Banks and other financial institutions reported more than 24,000 transactions involving suspected money laundering to the authorities last year, double the number reported five years ago.
The transactions ranged from the proceeds of suspected social welfare fraud and minor drug dealing being lodged into credit union accounts to suspected cases of terrorism financing and money laundering by major drug gangs.
All banks, credit unions and lenders must monitor customer accounts and report suspicious transactions and lodgements to the Revenue Commissioners and the Garda Financial Intelligence Unit.
According to data provided to The Irish Times by the Department of Justice, 24,398 suspicious transaction reports (STRs) were made to gardaí in 2017 while 24,232 were reported to the Revenue Commissioners.
A department spokesman explained the difference of 166 arose because not all STRs were reported to both the Garda and the Revenue Commissioners despite this being a legal requirement.
The 2017 figure was only slightly up on the 23,308 STRs in 2016 but significantly greater than the 12,390 reported in 2012, shortly after the STR system came online. The increase in reporting is a result of both greater awareness of the reporting requirements and better detection systems.
Cryptocurrencies
The Central Bank has also expressed concern that online banking and cryptocurrencies may be resulting in increased money laundering.
While the number of STRs was only marginally up on 2016, the number of people prosecuted for money laundering more than doubled last year. Gardaí charged 42 people with 168 money-laundering offences in 2017. In 2016, they charged just 18 people with 22 offences.
Money-laundering investigators also charged one man, Hassan Bal, with financing Islamic State in 2017. Last month Bal was jailed for 2½ years.

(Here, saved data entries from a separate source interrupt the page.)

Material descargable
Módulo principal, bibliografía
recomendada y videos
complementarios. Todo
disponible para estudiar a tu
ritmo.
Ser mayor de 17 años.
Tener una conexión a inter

The increased Garda targeting of money-laundering offences is possibly a reaction to an assessment last year by the Financial Action Task Force (FATF) – an intergovernmental body which develops anti-money laundering policy – that Ireland has a low number of convictions for the offence.
Gardaí prosecuted just 42 money-laundering cases between 2011 and October 2016. No one has ever been convicted after a trial here, with most opting to plead guilty. Two cases ended in acquittals.

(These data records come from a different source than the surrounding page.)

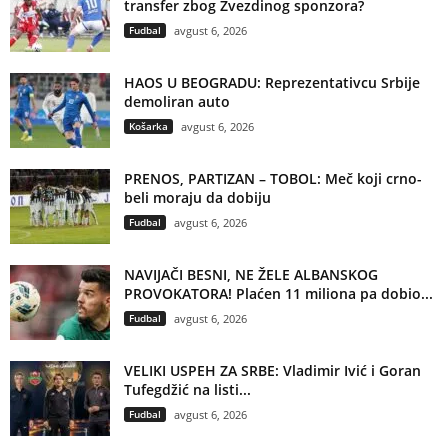
transfer zbog Zvezdinog sponzora?
Fudbal
avgust 6, 2026
HAOS U BEOGRADU: Reprezentativcu Srbije
demoliran auto
Košarka
avgust 6, 2026
PRENOS, PARTIZAN – TOBOL: Meč koji crno-
beli moraju da dobiju
Fudbal
avgust 6, 2026
NAVIJAČI BESNI, NE ŽELE ALBANSKOG
PROVOKATORA! Plaćen 11 miliona pa dobio...
Fudbal
avgust 6, 2026
VELIKI USPEH ZA SRBE: Vladimir Ivić i Goran
Tufegdžić na listi...
Fudbal
avgust 6, 2026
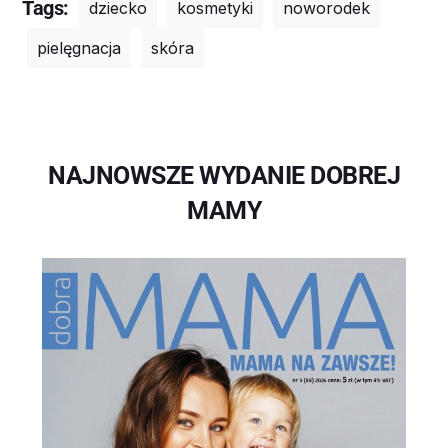
Tags:
dziecko
kosmetyki
noworodek
pielęgnacja
skóra
NAJNOWSZE WYDANIE DOBREJ
MAMY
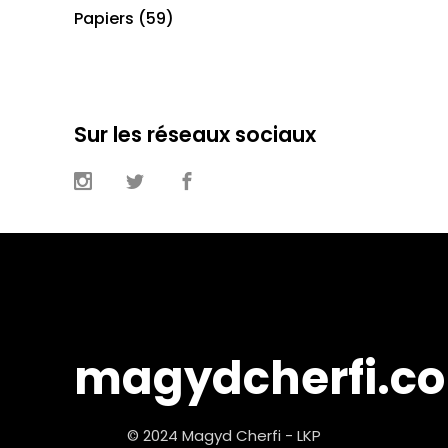
Papiers
(59)
Sur les réseaux sociaux
magydcherfi.c
© 2024 Magyd Cherfi - LKP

According the FATF report the Director of Public Prosecutions believed there were major issues in prosecuting such cases as it is very difficult to prove a person's intentions, or "mens rea", when they lodge ill-gotten gains in a financial institution.
FATF also noted in cases where minor money laundering is a result of another offence, such as drug dealing, the DPP prefers to charge the accused with the originating offence only.
The Central Bank can fine financial institutions which fail to put in place effective anti-money laundering procedures up to €10 million.
Reputational cost
Added to this is the reputational and legal cost to companies which can be "astronomical" according to Joseph Shannon, chief executive of Compliance Ireland, which advises firms on money-laundering regulations.
He said: “It can be huge. Will customers come to you afterwards, will your stock prices fall, will you be able to onboard [take on] blue-chip clients?”
Anti-money laundering rules are to become even stricter with the Criminal Justice (Money Laundering and Terrorist Financing) Amendment Bill 2018, which is expected to become law by the end of the year, Mr Shannon said.
Under the new rules financial institutions must give increased scrutiny to “politically exposed persons” – people who are exposed to potential bribery and other financial crimes. The list includes TDs, diplomats, senior judges and senior military officers, along with their partners.
Next Wednesday, Minister of State for Financial Services Michael D’Arcy will open a conference organised by Compliance Ireland on how companies can ensure they are in line with the new regulations.